Even worse, the Labor Department reported that the CPI surge meant that real wages, after inflation, fell 0.5 percent from September to October. That’s a familiar scenario for those of us who lived through the country’s last big inflationary period, in which wage hikes and salary increases never quite seemed to catch up with the CPI. In those days, the upward spiral in prices put many people into a downward spiral in terms of their personal finances and debt situation and really hurt seniors and others living on fixed incomes.

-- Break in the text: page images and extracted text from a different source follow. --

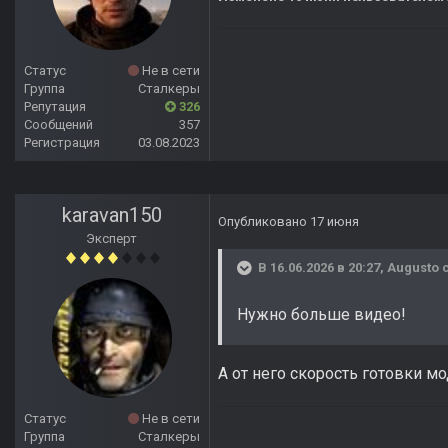
Статус
Не в сети
Группа
Сталкеры
Репутация
326
Сообщений
357
Регистрация
03.08.2023
karavan150
Опубликовано
17 июня
Эксперт
В 16.06.2026 в 20:27,
Augusto
с
Нужно больше видео!
А от него скорость готовки м
Статус
Не в сети
Группа
Сталкеры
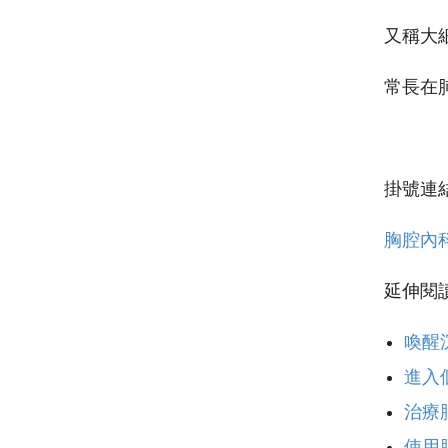
又稱大
常長在
掛號連
胸腔內
延伸閱
喚醒
進入
治療
使用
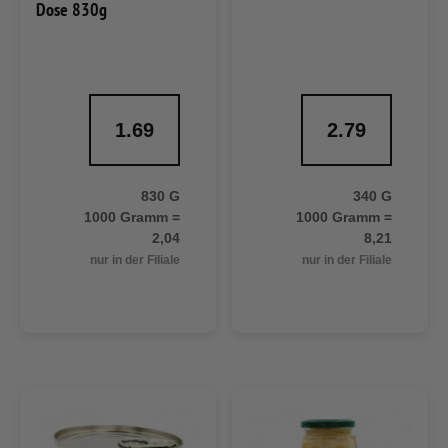
Dose 830g
1.69
2.79
830 G
340 G
1000 Gramm =
1000 Gramm =
2,04
8,21
nur in der Filiale
nur in der Filiale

Perhaps the Fed and Treasury officials who reassuringly contend that the inflation spike is temporary will turn out to be right–but what we’ve been reading about “supply chain” seems calculated to feed into more price increases, not less, and shortages that the law of supply and demand dictates will produce higher price tags as we head into the holidays. We need to do something about inflationary pressures and fix the supply chain problems before we find ourselves trapped in another upward-downward spiral.

The Inflation Watch

The U.S. got some economic news yesterday that is designed to unsettle those of us with more than a few years under our belts. The Consumer Price Index rose 5.4 percent in June, year over year, which was higher than analyst expectations. It’s the highest year over year increase since 2008. And while economists expected some inflation—it’s hard to avoid when stimulus checks are being sent to millions and government spending has exploded—the magnitude of the increase shown by the June data was greater than the forecasts.

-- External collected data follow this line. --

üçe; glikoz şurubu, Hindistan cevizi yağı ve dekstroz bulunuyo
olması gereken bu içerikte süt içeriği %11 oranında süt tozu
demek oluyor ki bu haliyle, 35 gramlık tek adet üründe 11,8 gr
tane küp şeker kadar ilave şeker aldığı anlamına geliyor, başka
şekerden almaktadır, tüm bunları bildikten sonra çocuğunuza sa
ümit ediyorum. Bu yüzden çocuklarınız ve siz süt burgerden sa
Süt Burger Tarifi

Inflation data can be broken down in many ways, because of course prices for all goods and services don’t rise at uniform rates. Some observers noted that the “core” inflation rate, which strips out more volatile food and energy costs, was 4.5 percent—the highest increase since November 1991. Others argue that the rates are being driven by increases in some sectors, like in the cost of used cars, that seem to be reflecting a short-term imbalance of supply and demand that will work itself out. And still others note that the energy sector, and the skyrocketing cost of fuel, will have a ripple effect that can be expected to drive further increases in other areas, like food and many consumer goods, where transportation costs are factored in to prices. Nobody quite knows what might be coming next month, or later this year.

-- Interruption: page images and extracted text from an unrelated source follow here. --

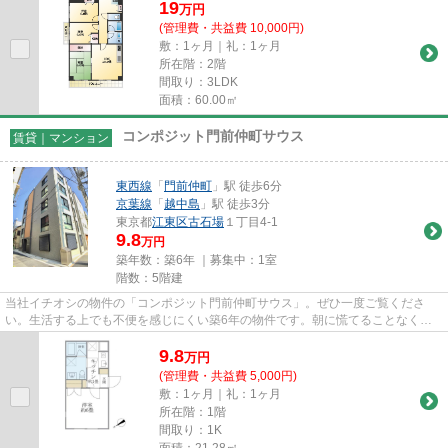
19
万
円
(管理費・共益費 10,000円)
敷：1ヶ月｜礼：1ヶ月
所在階：2階
間取り：3LDK
面積：60.00㎡
コンポジット門前仲町サウス
賃貸｜マンション
東西線
「
門前仲町
」駅 徒歩6分
京葉線
「
越中島
」駅 徒歩3分
東京都
江東区
古石場
１丁目4-1
9.8
万円
築年数：築6年 ｜募集中：
1室
階数：5階建
当社イチオシの物件の「コンポジット門前仲町サウス」。ぜひ一度ご覧くださ
い。生活する上でも不便を感じにくい築6年の物件です。朝に慌てることなく行
動するために駅から徒歩6分の駅...
9.8
万
円
(管理費・共益費 5,000円)
敷：1ヶ月｜礼：1ヶ月
所在階：1階
間取り：1K
面積：21.28㎡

If, like me, you lived through the ‘70s, news about growing inflation is like fingernails on a chalkboard. An inflationary cycle means your paychecks buy less, because pay increases never quite catch up to prices, and it means the money that you’ve carefully saved and invested is worth less—a result that punishes prudent and responsible behavior. Retirees and people on fixed incomes get crushed and find that their nest egg has become a lot smaller than they thought.

And we veterans of the ‘70s and early ‘80s also remember that the cure for inflation—high interest rates and tight monetary policy that consciously stifles economic growth and produces high unemployment rates—is no treat, either.

Economists will be watching to see if this price spike is transitory, or is the first sign that we are on the road to a bad long-term inflationary period. I’ll be watching, too, and hoping that our economy isn’t cycling back to the ‘70s mode.